Noyce Scholar Profile

Elisheva Bresler
Undergraduate major or graduate field of study: B.S., Physics
Subject area(s) and grade level teaching focus: Algebra 1, grades 9-12
Category of scholarship/fellowship:
Fifth year or post-baccalaureate Noyce scholar
Name of Noyce institution:
Boston University
Current academic or teaching status:
4 years experience
School and school district:
Washington D.C.
Background:
Born in Jerusalem, I am a firm believer that wisdom is learning from every person, even if it’s what not to do. I owe much of my patience and calm to my four loving younger siblings, who supplied endless opportunities for drama. Growing up in Silver Spring, MD and attending a private Jewish day school, I studied a dual curriculum ten hours a day. After graduation, I took the chance to see the other side of the world in Israel and learned that Medieval Hebrew has scant resemblance to Modern Hebrew and surprisingly doesn’t have important words like ‘electricity’ or ‘bus fare.’ After learning about electricity, gravity, and other sources of energy through a B.S. in Physics at the University of Maryland, I entered headfirst into the world of education. Like many first-year teachers, I was amazed, bewildered, and competent in turns, but care for my student’s success, creativity and downright stubbornness saved the day, with some assistance from a very good principal. After completing a Master’s of Arts in teaching mathematics, I am excited about bringing enthusiasm, knowledge and persistence to CHEC as the big (or little) sister who is always willing to discuss new ideas or just lend a ear.
Why do you want to teach:
In a classroom, I watch for the ‘quiet ones,’ who for reasons unknown do not or cannot express themselves even in this safe place. Their silences fall in odd places, just after a vacation, during lunch, at the edge of a heated discussion, times when their peers are resounding. I listen to them closely, trying to hear the voice of their silence. Perhaps my own affinity for silences and language emerged from a socially awkward adolescence. Never sure what to say or when to say it, silence became far more potent than speech, and I developed a profound empathy for those who didn’t quite fit in. Others filled the silence with personal revelations that I found startling, inappropriate, and sometimes frightening. On some level, I realized that these confessions, stories, and rants were requests. Perhaps to be heard, to be reassured, to be comforted, and to have their own story retold to them. So I did. In retrospect, the silence and compassion combined to be a refuge of sorts for a number of friends with backgrounds of depression, anorexia and abuse. In the years since adolescence, I have found my own voice amid the stories of friends, family, my people and self-retold. I view teaching as the opportunity to show how to retell something in a thousand different ways but still reflect an essential truth behind it all. For me, an adolescent at risk looks like a person with too many songs, too many identities, and no theme running through them all, someone whose life has been co-opted by forces within and without. Amid the jangling silences, all I can do is I offer what I have: silence when they speak, and a voice when they can’t.
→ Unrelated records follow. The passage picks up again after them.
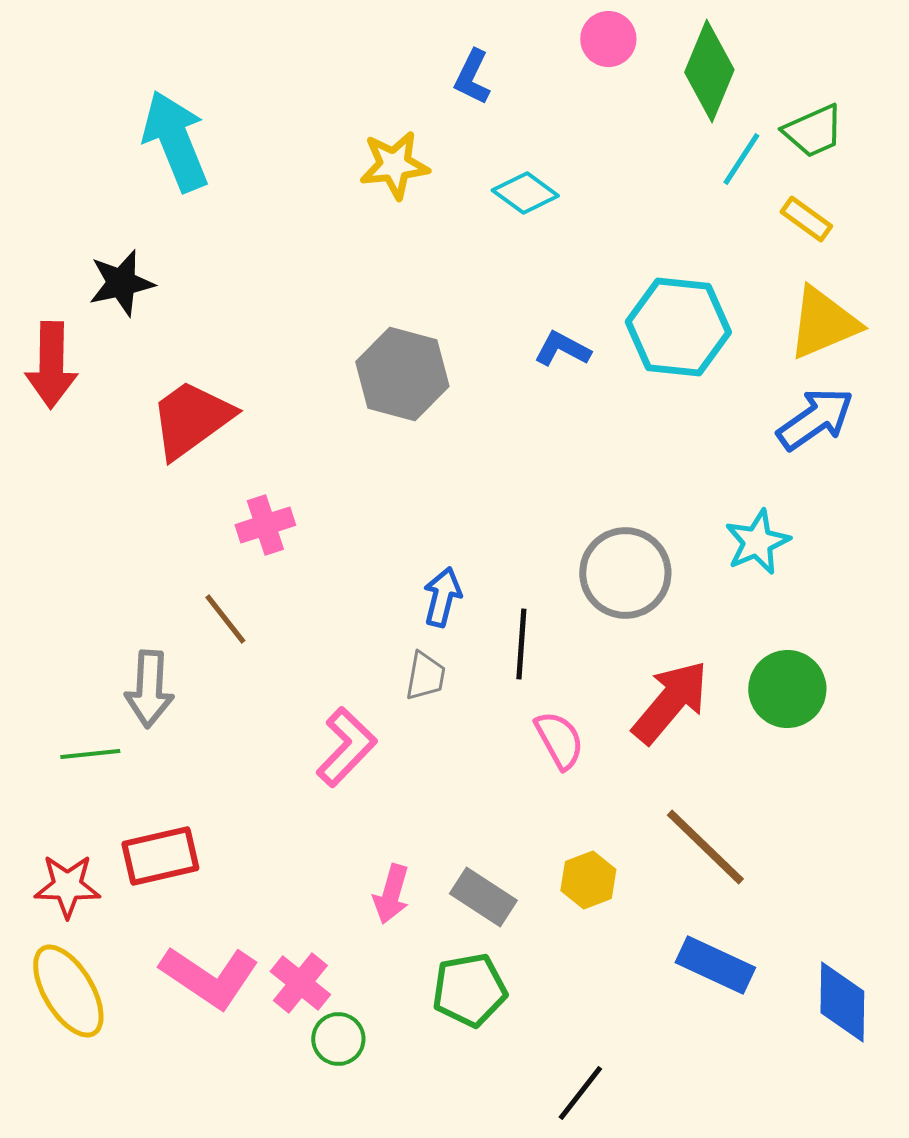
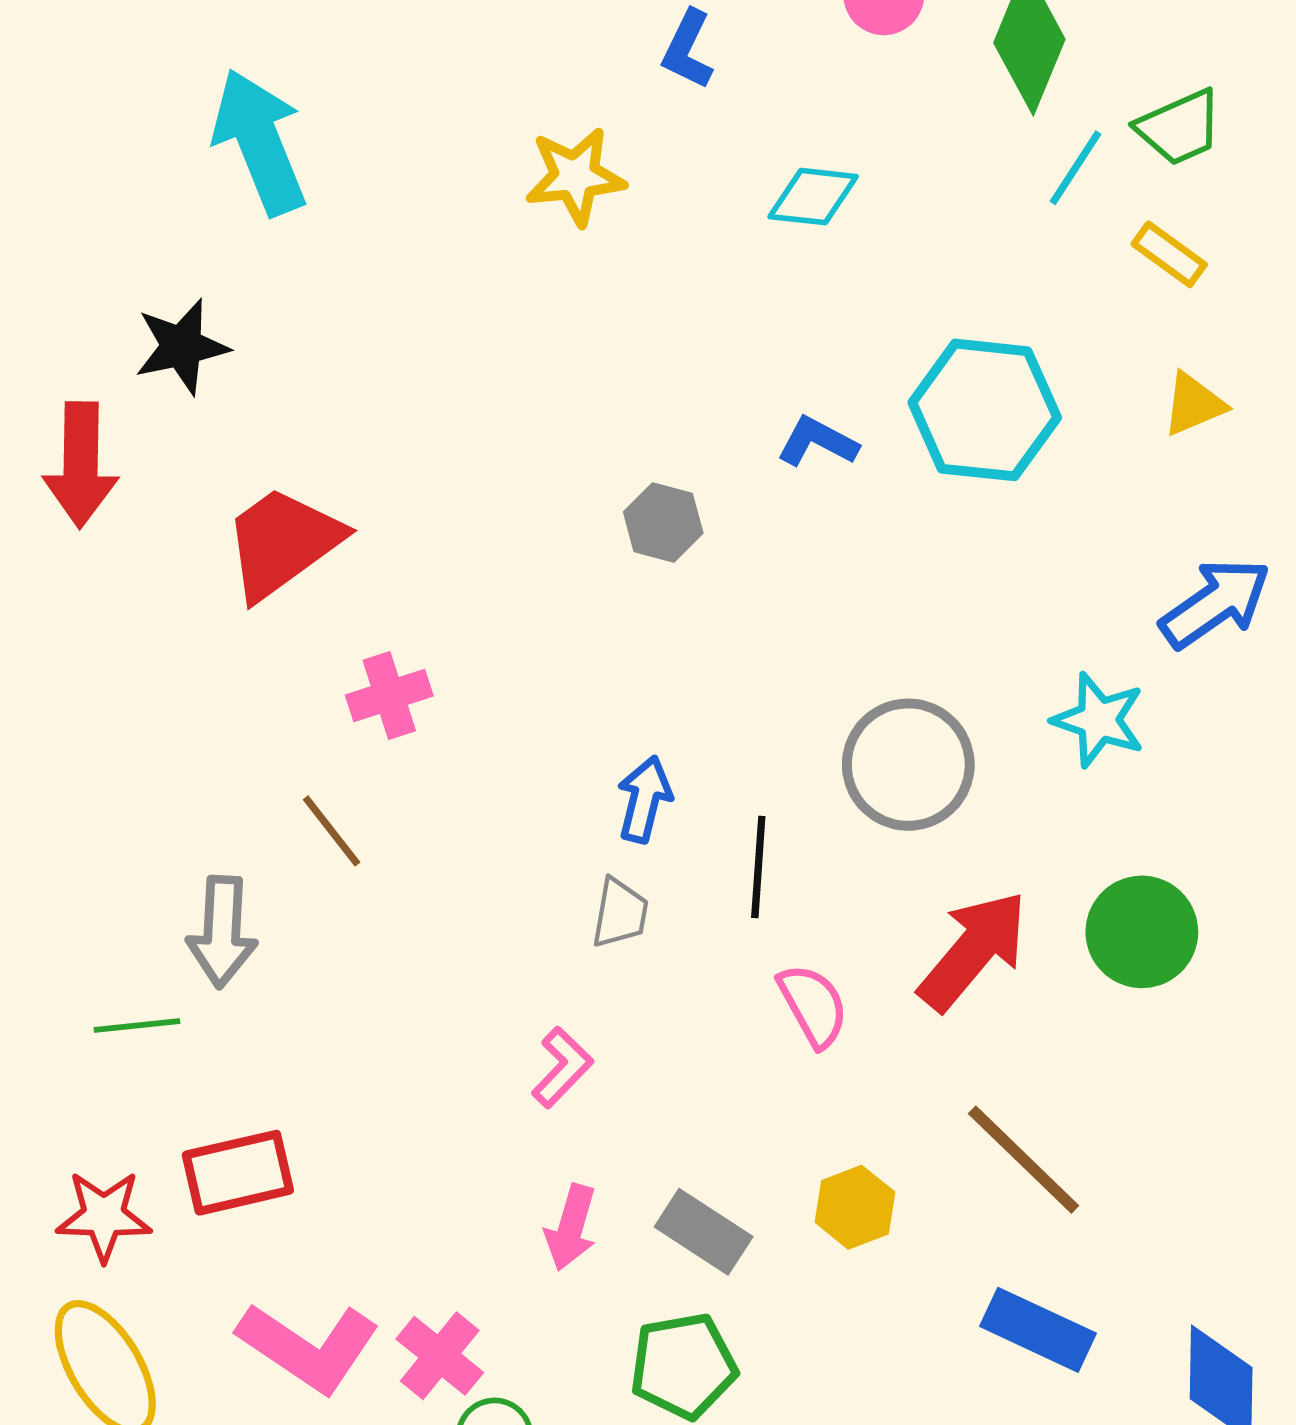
cyan diamond: (525, 193) -> (813, 197), moved, turned -30
yellow triangle: (823, 323) -> (1194, 404), size x0.6
gray hexagon: (402, 374) -> (663, 522), moved, size x0.6
blue arrow: (815, 419) -> (1215, 603), moved
cyan star: (757, 542) -> (1099, 720), turned -30
pink L-shape: (346, 747) -> (562, 1067), moved, size x0.7

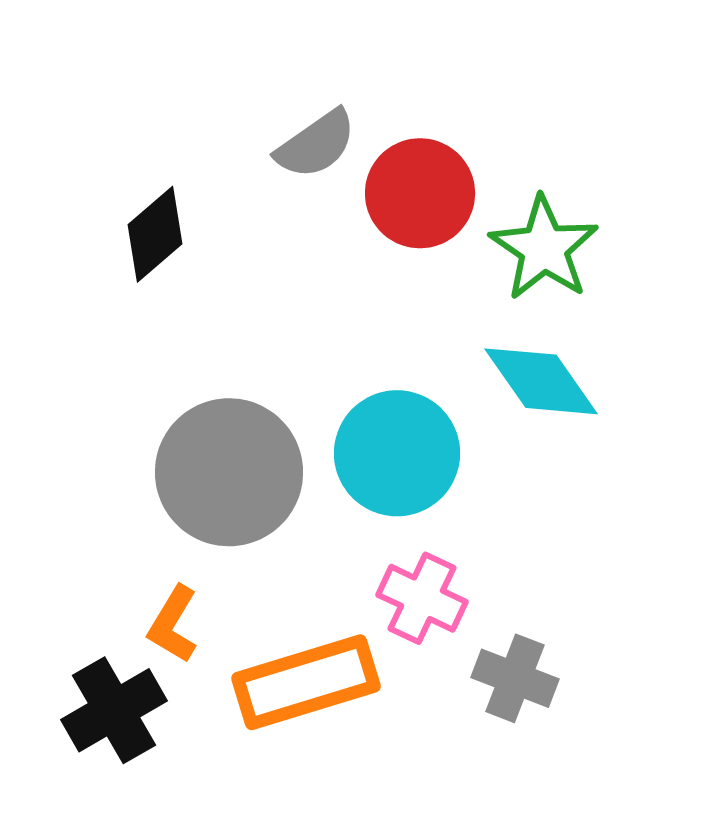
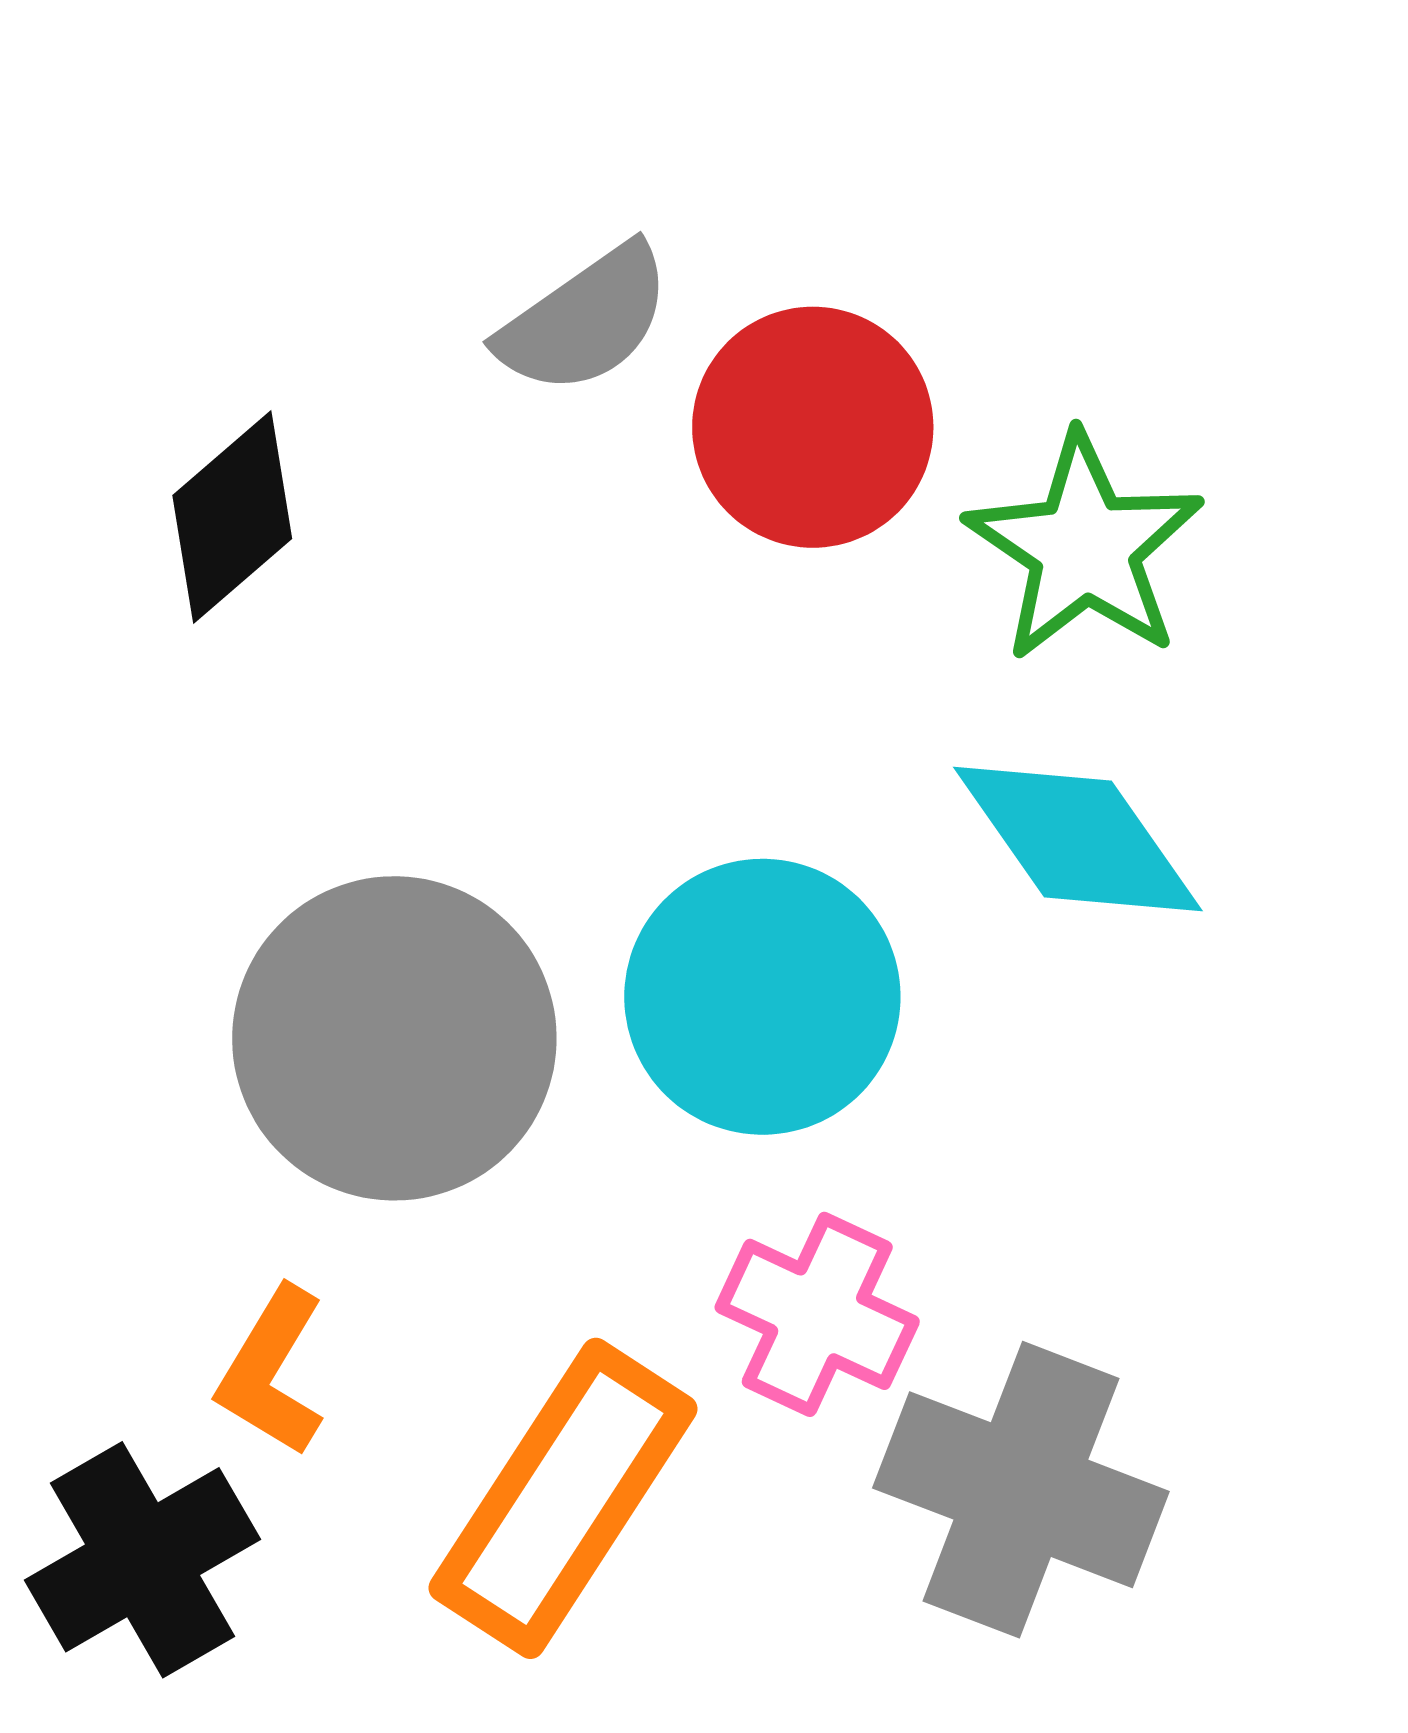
gray cross: (515, 678) -> (1021, 1490), size x1.5
orange rectangle: (306, 682) -> (563, 1498), turned -40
Describe a memorable teaching experience:
Last September, I turned down a hall, walked up two flights of stairs, and marched straight into Hell. Room 232, as it is known to the unwary, is a large sunny room in the middle of a sunny suburb on the edge of the perpetually gloomy District of Columbia. Monday through Thursday, four to four forty-five, this normally serene and peaceful room descended into chaos, as twelve students and one teacher fought battles largely symbolic but still noisy, brutal, and often wounding. In the harsh glare of twenty-twenty hindsight, it still amazes me that thirteen relatively kind, generous and happy people could so regularly contrive to make each other so miserable. As the the teacher and the one ultimately responsible, I soon came to realize that it wasn’t the lack of care, or understanding or even persistence, but fundamental flaws in my classroom management. The goal of classroom management is to create an environment conducive to learning by removing physical, logistical, and behavioral barriers and encouraging self-awareness and intrinsic motivation. That year I learned that classroom management is about everyone learning, everyday, in whatever ways it takes. Human beings are natural learners and organizers. Every class that walks in the door already has its own internal social structure and organization. Some of them are more conducive to learning, some aren’t. In the first few weeks of school, the student rapidly learns the structure and implicit rules of the class, the ones that will be enforced and the behavior that will be tolerated. (Seider) No teacher can correct every type of behavior every time and so they must “choose which hills to die on.” (Seider) If the class is structured by clear expectations, directions, and acceptance then learning becomes the easiest all possible behaviors for the students.
What does the Noyce program mean to you:
An opportunity to learn and expand my understanding of education.